Rotating Cassandra credentials in Hashicorp Vault

Overview

This procedure describes rotating Cassandra credentials within Hashicorp Vault. For rotating credentials in Kubernetes secrets in your cluster, see Rotating Cassandra credentials in Kubernetes secrets.

This feature allows platform administrators to:

  • Rotate Cassandra credentials in Hashicorp Vault.
  • Roll back to the previous Cassandra credentials in Vault in case of any issues during password rotation.
  • Rotate the Cassandra password for one region at a time, so that you can ensure minimal impact on service availability and maintain control over the rotation process.
  • Track the start, progress, and completion of the rotation for a single region.

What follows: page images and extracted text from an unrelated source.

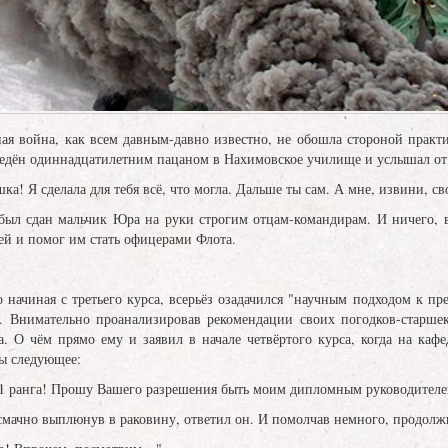
ная война, как всем давным-давно известно, не обошла стороной практ
ведён одиннадцатилетним пацаном в Нахимовское училище и услышал от 
а! Я сделала для тебя всё, что могла. Дальше ты сам. А мне, извини, 
был сдан мальчик Юра на руки строгим отцам-командирам. И ничего, в
ей и помог им стать офицерами Флота.
 начиная с третьего курса, всерьёз озадачился "научным подходом к пр
. Внимательно проанализировав рекомендации своих погодков-старшек
 О чём прямо ему и заявил в начале четвёртого курса, когда на каф
ы следующее:
 1 ранга! Прошу Вашего разрешения быть моим дипломным руководителе
- смачно выплюнув в раковину, ответил он. И помолчав немного, продолж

This feature is available in Apigee Hybrid 1.13.1 and later.

Before you begin

Before setting up credential rotation:

  • Backup your Cassandra database. This backup is to ensure recovery is possible to pre-rotated credentials.
  • Ensure the cluster is in a healthy state (i.e. all Apigee resources are running, no state changes are pending).

Single region setup

  1. Create a new SecretProviderClass Kubernetes resource in your Apigee namespace for the new Cassandra credentials. See Storing Cassandra secrets in Hashicorp Vault for a template to use. This allows a Vault role to access secrets within the Kubernetes namespaces.
  2. Create a new SecretRotation custom resource using the following template:
    # rotation.yaml
    
    apiVersion: apigee.cloud.google.com/v1alpha1
    kind: SecretRotation
    metadata:
      name: ROTATION_PROCESS_NAME
      namespace: APIGEE_NAMESPACE
    spec:
      organizationId: ORG_NAME
      rotationId: ROTATION_ID
      timeoutMinutes: 480 # optional. overrides the default (480m == 8hr).
                          # less than or equal to 0 means infinite timeout.
      precheck: true
      cassandra:
        oldSecretProviderClass: OLD_SPC_NAME
        newSecretProviderClass: NEW_SPC_NAME
        jobType: ROTATE
    
    • ROTATION_PROCESS_NAME: A unique name for the rotation job. You will need to set metadata.name to a unique value for the rotation precheck job and again for the rotation job. For example sr-1-precheck followed by sr-1.
    • ROTATION_ID: Set spec.rotationId to a custom identifier, for example rotation-1-precheck.
    • NEW_SPC_NAME: Set spec.cassandra.newSecretProviderClass to the new secret provider class name you created in the previous step.
    • OLD_SPC_NAME: Set spec.cassandra.oldSecretProviderClass to the SPC name currently being used by the ApigeeDatastore.
  3. Trigger the rotation precheck job by applying the rotation.yaml file.
    kubectl -n APIGEE_NAMESPACE apply -f rotation.yaml
  4. Check the job status to verify when the precheck job is complete.
    kubectl -n APIGEE_NAMESPACE get job sr-(rotationId)-(rotate|rollback|cleanup)-job
  5. Once the rotation precheck job completes, change the value of metadata.name and set spec.precheck to false. Apply the file again to perform the rotation.
    kubectl -n APIGEE_NAMESPACE apply -f rotation.yaml
  6. After the rotation job completes and you have validated traffic is still flowing correctly, clean up the process with the following two steps:
    1. Update the value of metadata.name and set spec.cassandra.jobType to CLEANUP.
    2. Trigger the cleanup job by applying the file.
      kubectl -n APIGEE_NAMESPACE apply -f rotation.yaml

    When the cleanup job is completed, the rotation process is complete.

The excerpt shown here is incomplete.